The government’s book has only one lesson about the 1975-1979 regime, Theam Song Hor says, and the ministry requires him to teach his students the material for only a few hours.
“The book from the ministry just tells the main points: how that regime happened, how many administration zones were divided, and who the permanent committees were between 1975 and 1979.
“So my students still don’t know why they called the Anlong Veng district a Khmer Rouge stronghold.”
But Theam Song Hor has not been afraid to take the discussion with his students beyond the contents of the official government textbook.
“Before we started teaching Khmer Rouge history, we were told by DC-Cam to encourage students to speak openly about the Khmer Rouge and to acknowledge the past, but never to teach them to hate their parents because of their background,” he says.

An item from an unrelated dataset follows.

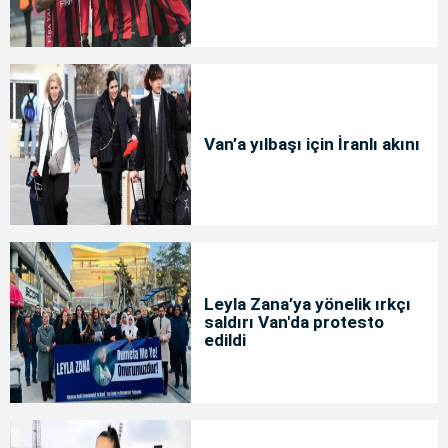
Van’a yılbaşı için İranlı akını
Leyla Zana’ya yönelik ırkçı
saldırı Van'da protesto
edildi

During the ceremony, Ton Sa Im, Under-Secretary of State of the Ministry of Education, Youth and Sports, appealed to older people to tell their children about what had happened in the past, “so our younger generation will learn from our experience”.
Yim Phanna, the governor of Anlong Veng district and a former Khmer Rouge soldier, encouraged residents to participate in the process of historical education.
“Even though war has finished, and this place was reformed and developed, regret still stays with us. It insists that we not let that regime happen again,” he said.
“To prevent that regime happening again, we have to tell the past story broadly to the next generation.
Ron Noun, a 19-year-old Grade 11 student at Anlong Veng High School, said his mother had told him that she had been a Khmer Rouge solider, but she had never revealed whether she witnessed killings.
“Maybe my mother was still young during the Khmer Rouge regime, so she didn’t know much about what was happening,” Ron Noun said.
“Anyway, I will read the book to find out more.”